Two things that help me to cope;

  1. I wrote to her. I told her everything I could think of that she had done for me, and wrote down happy memories, things I learned from her, what I was grateful for etc. It was hugely cathartic because she was able to understand it, and I won’t feel that there’s anything unsaid when she does go completely.
  1. I remember and take comfort from the fact that she is for the most part fairly content. All dementia looks different, but if the people around can agree with harmless delusions such as talking to photographs, then the sufferer is often less confused. She sits most of the time by the window going through a box of old photos and cards and letters and inviting people long gone over for tea. She sets the table for people who aren’t coming. It’s much harder for everyone else to watch, but she isn’t unhappy in herself.

That’s it really. It’s a horrible condition but she will still value your presence so keep going and sitting with her, and try and find something that can keep her occupied.

I think the letter thing is a good idea, although we have never been a very expressive family.

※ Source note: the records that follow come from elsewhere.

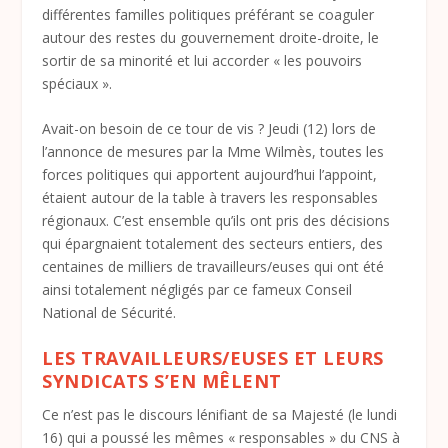
différentes familles politiques préférant se coaguler
autour des restes du gouvernement droite-droite, le
sortir de sa minorité et lui accorder « les pouvoirs
spéciaux ».
Avait-on besoin de ce tour de vis ? Jeudi (12) lors de
l’annonce de mesures par la Mme Wilmès, toutes les
forces politiques qui apportent aujourd’hui l’appoint,
étaient autour de la table à travers les responsables
régionaux. C’est ensemble qu’ils ont pris des décisions
qui épargnaient totalement des secteurs entiers, des
centaines de milliers de travailleurs/euses qui ont été
ainsi totalement négligés par ce fameux Conseil
National de Sécurité.
LES TRAVAILLEURS/EUSES ET LEURS
SYNDICATS S’EN MÊLENT
Ce n’est pas le discours lénifiant de sa Majesté (le lundi
16) qui a poussé les mêmes « responsables » du CNS à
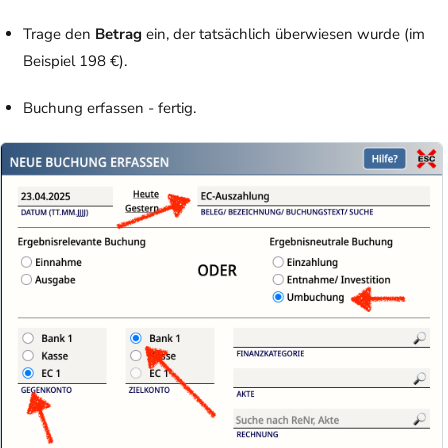
Trage den
Betrag
ein, der tatsächlich überwiesen wurde (im
Beispiel 198 €).
Buchung erfassen - fertig.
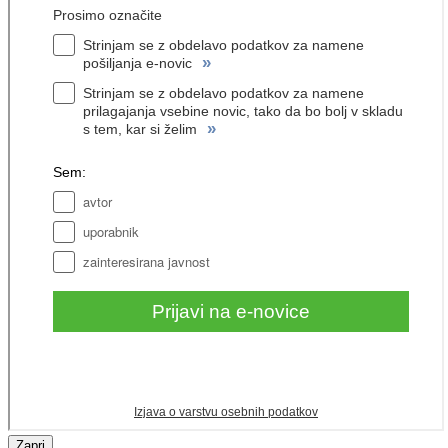
Zapri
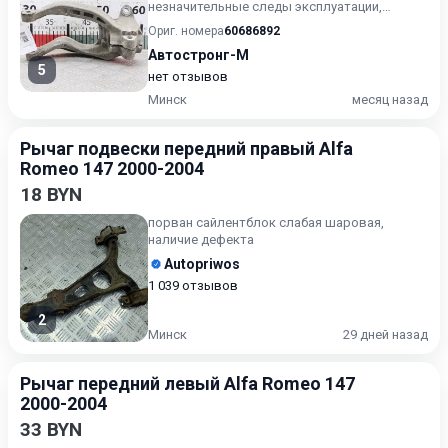
незначительные следы эксплуатации,
царапины на лакокрасочном покрыт...
Ориг. номера
60686892
Автостронг-М
5
нет отзывов
Минск
месяц назад
Рычаг подвески передний правый Alfa
Romeo 147 2000-2004
18 BYN
порван сайлентблок слабая шаровая,
наличие дефекта
Autopriwos
1 039 отзывов
2
Минск
29 дней назад
Рычаг передний левый Alfa Romeo 147
2000-2004
33 BYN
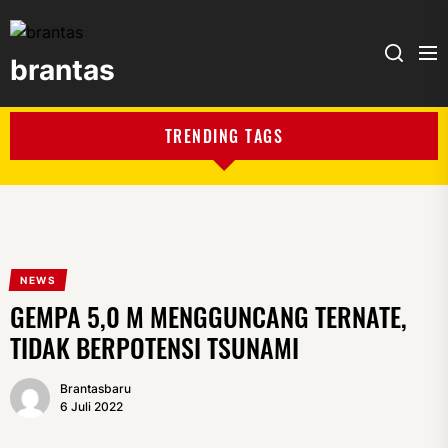
brantas
brantas
TRENDING TAGS
NEWS
GEMPA 5,0 M MENGGUNCANG TERNATE,
TIDAK BERPOTENSI TSUNAMI
Brantasbaru
6 Juli 2022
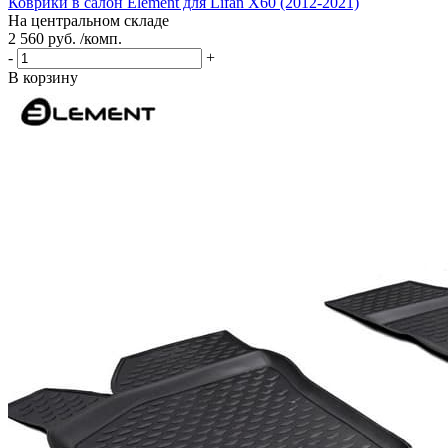
Коврики в салон Element для Lifan X60 (2012-2021)
На центральном складе
2 560 руб. /комп.
-
+
В корзину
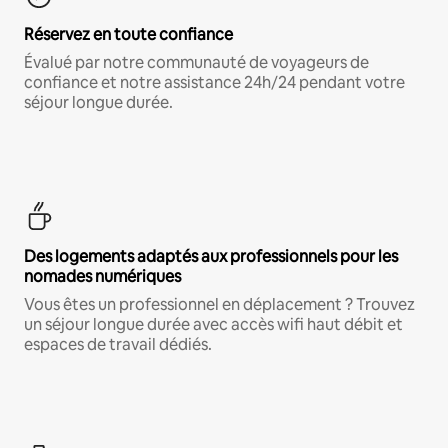
Réservez en toute confiance
Évalué par notre communauté de voyageurs de
confiance et notre assistance 24h/24 pendant votre
séjour longue durée.
Des logements adaptés aux professionnels pour les
nomades numériques
Vous êtes un professionnel en déplacement ? Trouvez
un séjour longue durée avec accès wifi haut débit et
espaces de travail dédiés.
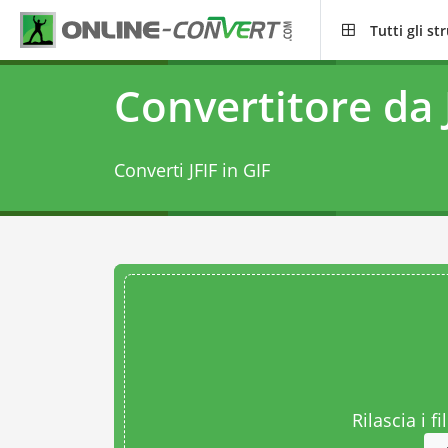
Tutti gli s
Convertitore da 
Converti JFIF in GIF
Rilascia i fi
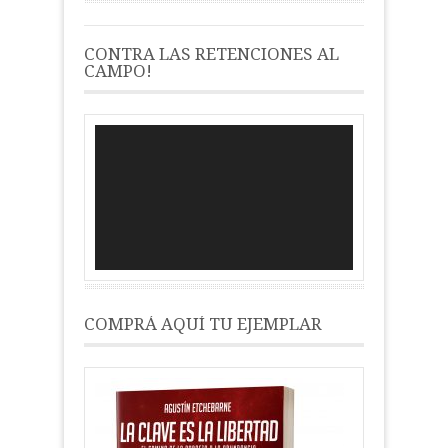
CONTRA LAS RETENCIONES AL
CAMPO!
Reproductor
de
vídeo
COMPRÁ AQUÍ TU EJEMPLAR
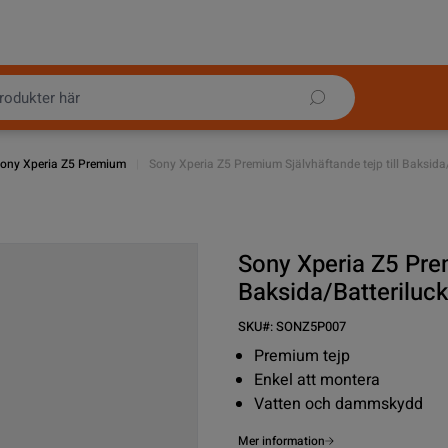
ony Xperia Z5 Premium
|
Sony Xperia Z5 Premium Självhäftande tejp till Baksida
Sony Xperia Z5 Prem
Baksida/Batteriluc
SKU#:
SONZ5P007
Premium tejp
Enkel att montera
Vatten och dammskydd
Mer information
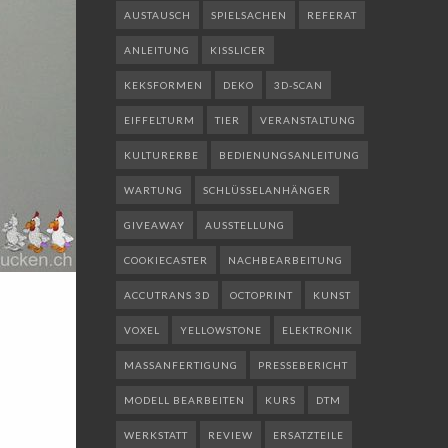
AUSTAUSCH
SPIELSACHEN
REFERAT
ANLEITUNG
KISSLICER
KEKSFORMEN
DEKO
3D-SCAN
EIFFELTURM
TIER
VERANSTALTUNG
KULTURERBE
BEDIENUNGSANLEITUNG
WARTUNG
SCHLÜSSELANHÄNGER
GIVEAWAY
AUSSTELLUNG
COOKIECASTER
NACHBEARBEITUNG
ACCUTRANS 3D
OCTOPRINT
KUNST
VOXEL
YELLOWSTONE
ELEKTRONIK
MASSANFERTIGUNG
PRESSEBERICHT
MODELL BEARBEITEN
KURS
DTM
WERKSTATT
REVIEW
ERSATZTEILE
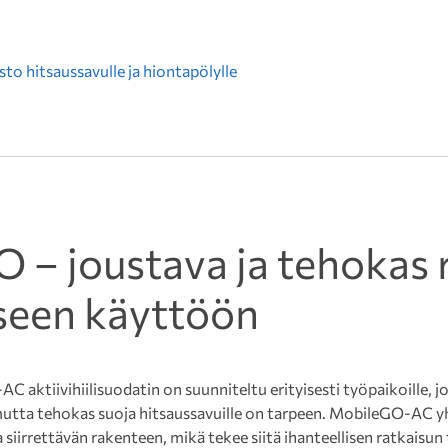
to hitsaussavulle ja hiontapölylle
 – joustava ja tehokas 
seen käyttöön
aktiivihiilisuodatin on suunniteltu erityisesti työpaikoille, j
mutta tehokas suoja hitsaussavuille on tarpeen. MobileGO-AC y
 siirrettävän rakenteen, mikä tekee siitä ihanteellisen ratkaisun t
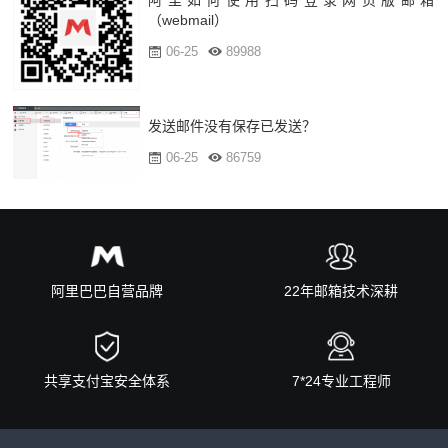
（webmail）
06-25
89988
发送邮件没有保存已发送？
06-25
86759
阿里巴巴自营品牌
22年邮箱技术深耕
共享支付宝安全体系
7*24专业工程师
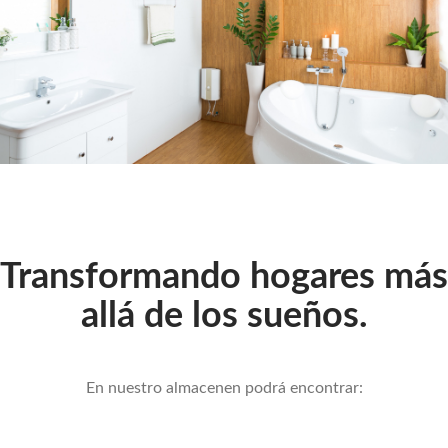
Transformando hogares más
allá de los sueños.
En nuestro almacenen podrá encontrar:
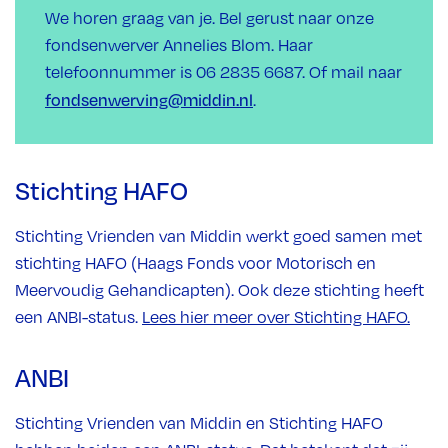
We horen graag van je. Bel gerust naar onze
fondsenwerver Annelies Blom. Haar
telefoonnummer is 06 2835 6687. Of mail naar
fondsenwerving@middin.nl
.
Stichting HAFO
Stichting Vrienden van Middin werkt goed samen met
stichting HAFO (Haags Fonds voor Motorisch en
Meervoudig Gehandicapten). Ook deze stichting heeft
een ANBI-status.
Lees hier meer over Stichting HAFO.
ANBI
Stichting Vrienden van Middin en Stichting HAFO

but no, she is not content. she is very distressed and confused a lot of the time. she has lucid times, most days I would say...but it changes minute to minute. i don't want to be wishing for this but it feels like it would almost be better for her, if she was WORSE. I don't even know if that is true. currently she wants to go home all the time. she IS home 😥

OP posts:
FireAction · 31/03/2023 17:17

Muchtoomuchtodo · 30/03/2023 19:00

what help does she need? What are you able to do?

Does your dad need more support? Some respite time?

Getting a social worker who can do care needs and carers assessments might be a good idea so that additional support can be organised to help you and your Dad to cope.

it's respite care that I provide really. she can still get upstairs to the toilet/bed, brushes her own teeth, feeds herself, washes herself. needs help to dress, cook, needs a wheelchair outside the house. she wanders as well, which is hard. dad won't accept outside help, not that it's been offered...I think you have to pay for it? I don't think that she would respond well to strangers. it's a weird situation, because it's really just meals and supervision that is needed. she definitely can't be left alone...tendency to wander but inability to walk very far, so prone to falls

OP posts:
FireAction · 31/03/2023 17:18

Daleksatemyshed · 30/03/2023 13:29

There is a Dementia board Op where you'll find others in your sad situation. I never really learnt to cope with my DM I just took it one day at a time. Good luck and my sympathies

thank you ❤️

OP posts:
FireAction · 31/03/2023 17:19

DaughtersOfAtlas · 30/03/2023 18:56

I'm sorry you're in this horrible situation OP, I really feel for you. I don't think I can offer anything nearly as constructive as @MrsFloraPoste, excellent post!